We’ve done Regression (predicting prices) and Classification (predicting species). Both are Supervised learning (they need labeled answers). Now let’s dive into K-Means Clustering Python, a popular unsupervised learning technique.
We have data, but no answers. Our goal is to ask Python: “Can you find any natural groups (clusters) in this data for me?”
This is perfect for finding customer segments (e.g., “High Spenders, Low Activity” vs. “Low Spenders, High Activity”).
Step 1: The Data
We’ll create a simple, fake dataset of customer spending habits.
import pandas as pd
from sklearn.cluster import KMeans
import seaborn as sns
import matplotlib.pyplot as plt
# Fake customer data
data = {
'Annual_Income_k': [15, 20, 16, 22, 28, 33, 35, 61, 63, 60],
'Spending_Score': [39, 81, 6, 77, 40, 76, 36, 6, 52, 49]
}
df = pd.DataFrame(data)Step 2: Train the Model
The only thing we have to tell K-Means is how many clusters (k) to look for. Let’s start by looking for 3 groups.
# Initialize the model to find 3 clusters
model = KMeans(n_clusters=3, n_init=10, random_state=0)
# Train the model (it doesn't use 'y'!)
model.fit(df)
# Get the labels it assigned
cluster_labels = model.labels_
print(cluster_labels)
# Output: [1, 2, 1, 2, 1, 2, 1, 0, 0, 0]The model has automatically assigned each customer to group 0, 1, or 2.

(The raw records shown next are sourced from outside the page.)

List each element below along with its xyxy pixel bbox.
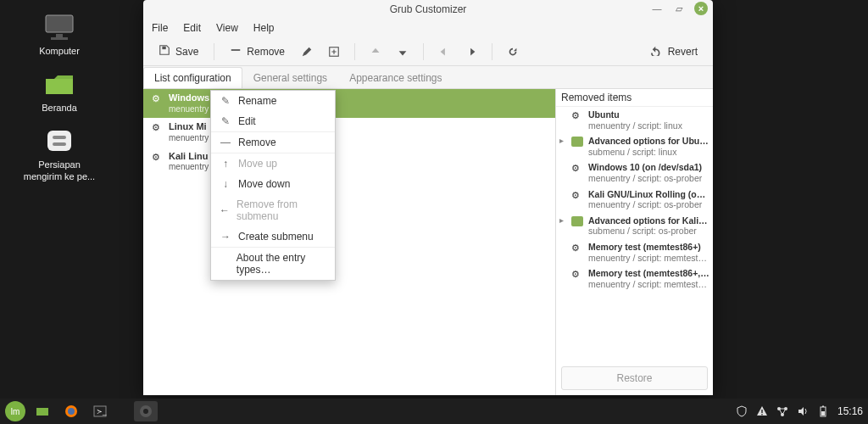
rename-icon: ✎: [220, 95, 231, 107]
expand-icon[interactable]: ▸: [559, 215, 568, 225]
ctx-create-submenu[interactable]: →Create submenu: [211, 226, 335, 247]
entry-icon: ⚙: [571, 162, 585, 173]
list-item[interactable]: ▸ Advanced options for Kali G...submenu …: [556, 213, 713, 239]
separator: [492, 43, 492, 60]
tab-appearance-settings[interactable]: Appearance settings: [338, 67, 453, 88]
tab-list-configuration[interactable]: List configuration: [143, 67, 242, 88]
clock[interactable]: 15:16: [837, 405, 863, 417]
menu-help[interactable]: Help: [253, 22, 275, 34]
close-button[interactable]: ×: [694, 2, 708, 15]
menu-view[interactable]: View: [216, 22, 238, 34]
removed-list[interactable]: ⚙ Ubuntumenuentry / script: linux ▸ Adva…: [556, 107, 713, 361]
removed-panel: Removed items ⚙ Ubuntumenuentry / script…: [555, 89, 713, 395]
settings-icon: [40, 126, 79, 156]
battery-icon[interactable]: [817, 405, 829, 417]
restore-button[interactable]: Restore: [561, 366, 708, 390]
ctx-remove[interactable]: —Remove: [211, 131, 335, 153]
separator: [423, 43, 424, 60]
removed-heading: Removed items: [556, 89, 713, 107]
list-item[interactable]: ⚙ Memory test (memtest86+)menuentry / sc…: [556, 239, 713, 265]
submenu-icon: [571, 136, 585, 148]
expand-icon[interactable]: ▸: [559, 136, 568, 145]
ctx-move-down[interactable]: ↓Move down: [211, 174, 335, 194]
entry-icon: ⚙: [152, 121, 164, 133]
volume-icon[interactable]: [797, 405, 809, 417]
ctx-remove-from-submenu[interactable]: ←Remove from submenu: [211, 194, 335, 226]
edit-pencil-icon[interactable]: [295, 41, 319, 63]
list-item[interactable]: ⚙ Memory test (memtest86+, ...menuentry …: [556, 265, 713, 292]
list-item[interactable]: ⚙ Linux Mi menuentry: [143, 118, 555, 147]
system-tray: 15:16: [736, 405, 863, 417]
remove-icon: —: [220, 137, 231, 148]
desktop-icon-persiapan[interactable]: Persiapan mengirim ke pe...: [17, 126, 102, 181]
right-arrow-icon[interactable]: [459, 41, 483, 63]
warning-icon[interactable]: [756, 405, 768, 417]
entry-icon: ⚙: [571, 109, 585, 120]
taskbar-app-grub[interactable]: [134, 401, 158, 421]
revert-icon: [651, 44, 663, 59]
entry-icon: ⚙: [152, 92, 164, 104]
folder-home-icon: [40, 69, 79, 99]
refresh-icon[interactable]: [501, 41, 525, 63]
menubar: File Edit View Help: [143, 19, 713, 37]
minimize-button[interactable]: —: [650, 2, 664, 15]
ctx-rename[interactable]: ✎Rename: [211, 91, 335, 111]
network-icon[interactable]: [776, 405, 788, 417]
save-icon: [159, 44, 170, 59]
list-item[interactable]: ⚙ Kali Linu menuentry: [143, 148, 555, 176]
list-item[interactable]: ⚙ Windows 10 (on /dev/sda1)menuentry / s…: [556, 159, 713, 186]
menu-edit[interactable]: Edit: [183, 22, 201, 34]
entry-icon: ⚙: [571, 242, 585, 253]
entry-list[interactable]: ⚙ Windows 10 Pro menuentry ⚙ Linux Mi me…: [143, 89, 555, 395]
ctx-edit[interactable]: ✎Edit: [211, 111, 335, 131]
svg-rect-1: [56, 34, 63, 37]
list-item[interactable]: ▸ Advanced options for Ubuntusubmenu / s…: [556, 133, 713, 159]
menu-file[interactable]: File: [152, 22, 168, 34]
svg-rect-20: [761, 414, 762, 415]
terminal-icon[interactable]: ≻_: [88, 401, 112, 421]
svg-rect-25: [821, 411, 825, 416]
new-entry-icon[interactable]: [322, 41, 346, 63]
down-icon: ↓: [220, 178, 231, 190]
list-item[interactable]: ⚙ Ubuntumenuentry / script: linux: [556, 107, 713, 133]
list-item[interactable]: ⚙ Kali GNU/Linux Rolling (on /...menuent…: [556, 187, 713, 213]
monitor-icon: [40, 12, 79, 42]
up-arrow-icon[interactable]: [364, 41, 387, 63]
save-button[interactable]: Save: [152, 41, 205, 62]
titlebar[interactable]: Grub Customizer — ▱ ×: [143, 0, 713, 19]
submenu-icon: [571, 215, 585, 228]
toolbar: Save Remove Revert: [143, 37, 713, 66]
window-title: Grub Customizer: [390, 3, 467, 15]
entry-icon: ⚙: [152, 151, 164, 163]
revert-button[interactable]: Revert: [644, 41, 704, 62]
right-icon: →: [220, 231, 231, 243]
left-icon: ←: [220, 204, 230, 216]
entry-icon: ⚙: [571, 268, 585, 279]
svg-rect-6: [53, 142, 66, 146]
desktop-icon-beranda[interactable]: Beranda: [17, 69, 102, 114]
ctx-about-entry-types[interactable]: About the entry types…: [211, 247, 335, 280]
desktop-icon-komputer[interactable]: Komputer: [17, 12, 102, 57]
tab-bar: List configuration General settings Appe…: [143, 66, 713, 88]
firefox-icon[interactable]: [59, 401, 83, 421]
ctx-move-up[interactable]: ↑Move up: [211, 153, 335, 174]
svg-rect-3: [46, 79, 73, 94]
shield-icon[interactable]: [736, 405, 748, 417]
tab-general-settings[interactable]: General settings: [242, 67, 338, 88]
desktop-icon-label: Persiapan mengirim ke pe...: [21, 159, 97, 181]
separator: [354, 43, 355, 60]
svg-text:lm: lm: [11, 407, 20, 416]
desktop: Komputer Beranda Persiapan mengirim ke p…: [0, 0, 136, 182]
svg-text:≻_: ≻_: [97, 408, 107, 416]
svg-rect-12: [36, 408, 48, 416]
left-arrow-icon[interactable]: [432, 41, 456, 63]
down-arrow-icon[interactable]: [391, 41, 415, 63]
list-item[interactable]: ⚙ Windows 10 Pro menuentry: [143, 89, 555, 118]
svg-rect-7: [162, 47, 165, 50]
svg-rect-4: [47, 131, 71, 151]
remove-button[interactable]: Remove: [223, 41, 292, 62]
files-icon[interactable]: [31, 401, 54, 421]
svg-point-18: [143, 409, 148, 414]
start-menu-icon[interactable]: lm: [5, 401, 25, 421]
maximize-button[interactable]: ▱: [672, 2, 686, 15]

Step 3: Visualize the Clusters
This is where it makes sense. Let’s plot the data, but color each dot based on the cluster it was assigned to.
# Add the labels back to our original DataFrame
df['Cluster'] = cluster_labels
# Plot using Seaborn
sns.scatterplot(
data=df,
x='Annual_Income_k',
y='Spending_Score',
hue='Cluster', # Color the dots by their cluster!
palette='Set1'
)
plt.title('Customer Segments')
plt.show()You will instantly see three distinct groups, allowing you to target each one with different marketing!